These questions are pretty standard, this is the first time I'm trying one on my own, I would like to check my progress:
Using the First Isomorphism Theorem and Lagrange’s Theorem, find all the homomorphisms from $ S_3 \to C_4 $.
My Answer: there are 2, argumentation:
In order to determine all homomorphisms, it is wise to determine the possible sizes of the kernel and the image of such homomorphisms. We know that $|S_3|=3!=6$. Furthermore, for any group homomorphism $f: G \to G'$, corollary 5, enables us to write:
$$ |G|=|\text{im}(f)|\times| \ker(f)|$$
$$ |S_3|=6=|\text{im}(f)|\times| \ker(f)|$$
The product of kernel and image can only be 6, this is a good restriction. We will now use the first isomorphism theorem, which tells us:
$$\ker(f) \triangleleft S_3 $$
$$\text{im}(f) \leq C_4 $$
Hence the kernel and image are always subgroups, respectively of our orginal group and of the group that is mapped to. We can therefore use Lagrange's theorem, which states that the order of a subgroup must always divide the order of the group. Since $|S_3|=6$ and $|C_4|=4$, this tells us that the possible candidates are:
$$ \ker(f)=1, 2, 3, 6 $$
$$ \text{im}(f)=1,2 , 4 $$
We already knew that the product of these two cardinalities/orders had to be $6$. The only possible products that lead to this are for $3 \cdot 2 =6$ and $6 \cdot 1 =6$, so $(|\ker(f)|, |\text{im}(f)|) \in \{(3,2),(6,1)\}$.
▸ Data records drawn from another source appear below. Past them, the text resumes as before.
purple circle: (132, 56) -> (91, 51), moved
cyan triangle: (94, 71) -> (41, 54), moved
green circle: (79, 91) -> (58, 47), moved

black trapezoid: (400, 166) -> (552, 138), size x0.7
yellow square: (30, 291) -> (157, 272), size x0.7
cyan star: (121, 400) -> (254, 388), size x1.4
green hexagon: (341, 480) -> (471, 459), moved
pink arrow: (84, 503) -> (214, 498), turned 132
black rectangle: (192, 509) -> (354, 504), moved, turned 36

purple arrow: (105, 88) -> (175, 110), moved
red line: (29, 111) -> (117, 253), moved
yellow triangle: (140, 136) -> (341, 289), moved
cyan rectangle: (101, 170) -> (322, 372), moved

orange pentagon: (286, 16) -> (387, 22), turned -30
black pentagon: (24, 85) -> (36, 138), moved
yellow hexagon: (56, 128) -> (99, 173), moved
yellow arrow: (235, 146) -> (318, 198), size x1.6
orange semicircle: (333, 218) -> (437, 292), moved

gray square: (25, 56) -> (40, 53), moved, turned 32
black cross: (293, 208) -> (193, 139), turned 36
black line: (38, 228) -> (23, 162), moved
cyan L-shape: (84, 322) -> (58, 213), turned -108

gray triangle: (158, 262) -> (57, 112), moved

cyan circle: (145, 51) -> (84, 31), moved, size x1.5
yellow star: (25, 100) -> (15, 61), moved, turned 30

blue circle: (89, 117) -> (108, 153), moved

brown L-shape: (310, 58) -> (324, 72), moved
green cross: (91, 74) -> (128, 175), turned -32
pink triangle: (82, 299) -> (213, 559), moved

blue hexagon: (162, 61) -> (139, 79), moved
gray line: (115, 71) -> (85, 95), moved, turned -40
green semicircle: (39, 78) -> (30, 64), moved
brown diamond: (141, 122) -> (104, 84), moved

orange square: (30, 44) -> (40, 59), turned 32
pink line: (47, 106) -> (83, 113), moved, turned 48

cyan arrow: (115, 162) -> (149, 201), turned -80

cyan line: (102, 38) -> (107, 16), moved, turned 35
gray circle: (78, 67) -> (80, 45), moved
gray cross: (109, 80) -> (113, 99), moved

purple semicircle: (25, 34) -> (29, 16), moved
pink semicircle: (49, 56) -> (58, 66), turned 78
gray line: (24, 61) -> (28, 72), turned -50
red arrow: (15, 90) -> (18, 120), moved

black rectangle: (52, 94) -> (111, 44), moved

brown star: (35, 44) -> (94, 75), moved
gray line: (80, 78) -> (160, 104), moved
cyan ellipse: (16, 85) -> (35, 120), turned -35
The trivial homomorphism that sends every single element of $S_3$ to the identity element in $C_4$ is always a group homomorphism. So, whenever $|\text{Im}(f)|=1$ and $\ker(f)=6$ we have that:
for $e\in C_4$ and $\forall x \in S_3$ the trivial homomorphism $f: S_3 \to C_4$ is defined by:
$$ f(x)=e$$
The other option is that $|\text{im}(f)|=2$ (and kernel of order 3). Since the image is a subgroup by the isomorphism theorem, and by corollary 3, the order of any element in the group needs to divide the order of the group. Thus we can only have elements of order $2$ or $1$ (identity) in the image. We represent $C_4 = \{e, c, c^2, c^3\}$, with generator $c$. We realise that the only element of order $2$ is $c^2$:
$$\text{im}(f) = \langle c^2 \rangle = \{e, c^2\} $$
We also know that the kernel of this homomorphism needs to be of order $3$. Again, the kernel is a subgroup, so the order of the elemens need to divide the order of the group. Elements in the kernel must have orders $1$ or $3$. We know the identity element must always be in the kernel. We first list all elements of $S_3$ and determine the orders so we can decide what can be in the kernel:
$$ S_3 = \{e, ( 1 \ 2 \ 3), ( 1 \ 3 \ 2), ( 1 \ 2), ( 2 \ 3), ( 1 \ 3) \} $$
We notice that the identity is of order 1, and the two "cycles" $( 1 \ 2 \ 3), ( 1 \ 3 \ 2)$ are of order 3, they fit the description. We then define the homomorphism $f: S_3 \to C_4$ that maps:
$$e, ( 1 \ 2 \ 3), ( 1 \ 3 \ 2) \to e'\in C_4 $$
$$ ( 1 \ 2), ( 2 \ 3), ( 1 \ 3) \to c^2 \in C_4$$
Conclusion: There are 2 homomorphismsm the one above and the trivial homomorphism.
Best Answer
Towards the end your proof is a bit roundabout, but it is entirely valid, except perhaps for one point:
At the very end you define a map $f:\ S_3\ \longrightarrow\ C_4$, but you do not verify that it is in fact a homomorphism. At this point, you have only shown that if there exists a homomorphism $f$ with $|\ker(f)|=3$ and $|\operatorname{im}(f)|=2$, then this must be it.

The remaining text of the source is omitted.